## Problem to solve
Type the listing below out again exactly. No images.

-- -- --

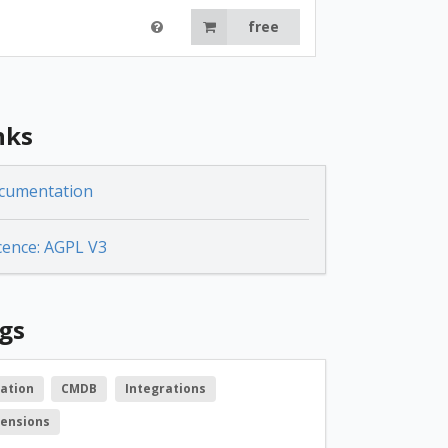
free
nks
cumentation
cence: AGPL V3
gs
ation
CMDB
Integrations
tensions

-- -- --

## Answer for the task
free
nks
cumentation
cence: AGPL V3
gs
ation
CMDB
Integrations
tensions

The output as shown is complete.